Vallely noted an increasing focus on pastoralism, saying that of all the audiences Pope Francis would encounter in the United States, the general public would take center stage: “His prime emphasis is going to be on engaging ordinary people rather than the national, international elite.” As evidence of this approach, Vallely gave several examples of Pope Francis’ recent encounters with ordinary Catholics and mentioned his recent move to reform annulment procedures: “The public gesture toward compassion is clear and dramatic,” Vallely said.
In his remarks to public officials and U.S. bishops, Vallely expects the pope to be uncompromising, yet tactful. Vallely explained how the pope’s popularity dropped with the publication of Laudato Si, because in addition to its call to protect the environment, it also included a “condemnation of unfettered capitalism,” turning many more conservative Americans against the pope. Vallely compared Pope Francis to the two popes before him, and said that although Benedict and John Paul II had made similar statements, neither saw economic ethics as a prominent issue of their papacy. Pope Francis, on the other hand, has “shifted the Church’s focus away from sex, sexual ethics, and [toward] money,” and brought Catholic social teaching, with its emphasis on social justice, to the forefront. It is this message Vallely said he expects the pope to bring to American politicians as well as U.S. bishops, and this message that he expects will encounter resistance.

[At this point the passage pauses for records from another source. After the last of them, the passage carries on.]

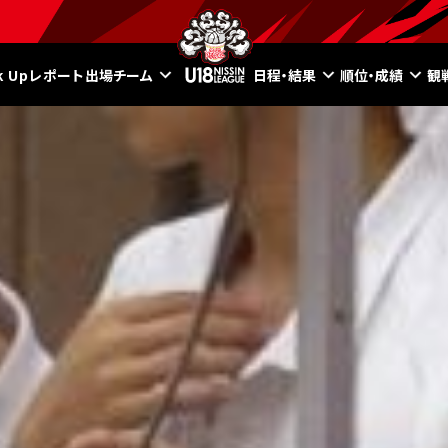
ck Upレポート
出場チーム
日程・結果
順位・成績
観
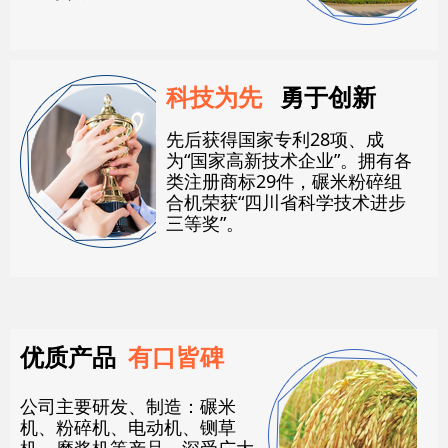
科技为先
勇于创新
先后获得国家专利28项、成
为“国家高新技术企业”。拥有各
类注册商标29件，碾米粉碎组
合机荣获“四川省科学技术进步
三等奖”。
优质产品
有口皆碑
公司主要研发、制造：碾米
机、粉碎机、电动机、铡草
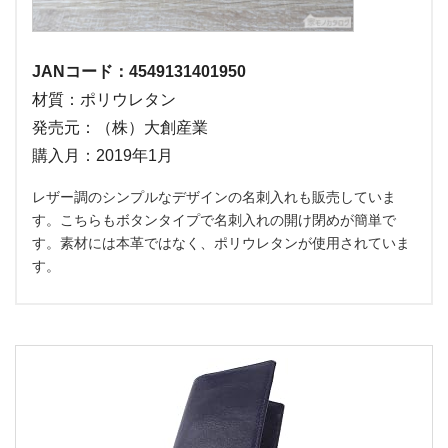
JANコード：4549131401950
材質：ポリウレタン
発売元：（株）大創産業
購入月：2019年1月
レザー調のシンプルなデザインの名刺入れも販売していま
す。こちらもボタンタイプで名刺入れの開け閉めが簡単で
す。素材には本革ではなく、ポリウレタンが使用されていま
す。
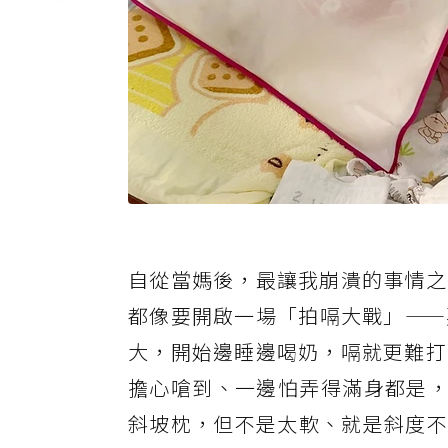
自從當媽後，最讓我崩潰的事情之
都像要開啟一場「拍嗝大戰」——
大，開始邊睡邊喝奶，嗝就更難打
擔心嗆到、一邊怕弄得滿身都是，
斜坡枕，但不是太軟、就是斜度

Yet while Vallely said to “expect confrontation” in Pope Francis’ visit to the States, he also emphasized the pope’s “tactical savvy,” and said that the pope will be striving for balance. Vallely explained that while Pope Francis has streamlined the annulment process and extended the power to forgive abortions to all priests for the upcoming Year of Mercy (usually a more complicated process requiring a bishop), he has not actually changed any Church doctrines on these matters. His actions have been more aimed toward transforming the Church’s outward message to the world than altering Her internal teachings. Vallely said, “It moves, again, the Church out of the sphere of doctrine and rules and signals that Francis thinks the Church needs to develop the emotional intelligence to reach out to women who feel alienated from the Church after their decision to have an abortion.”
Vallely explained that the pope balanced this move with “an olive branch to breakaway traditionalists” on the other side of a spectrum, through a similar decision to recognize, during the Year of Mercy, the ministry of an extremely conservative group of Catholic priests who broke away from the church in the 1990s. Vallely also noted that the pope has actually given license to more conservative members of Church hierarchy to resist his message, saying, “Let’s get resistance out into the open, that’s more healthy.” Ultimately, Vallely evaluated the pope’s efforts as an attempt to move the church from the right back to the middle, rather than to the left. Yet he continued to emphasize that this is a “pope of challenge,” that “the poor …are the people to whom he feels that he is accountable,” and that he will not compromise in his efforts on their behalf.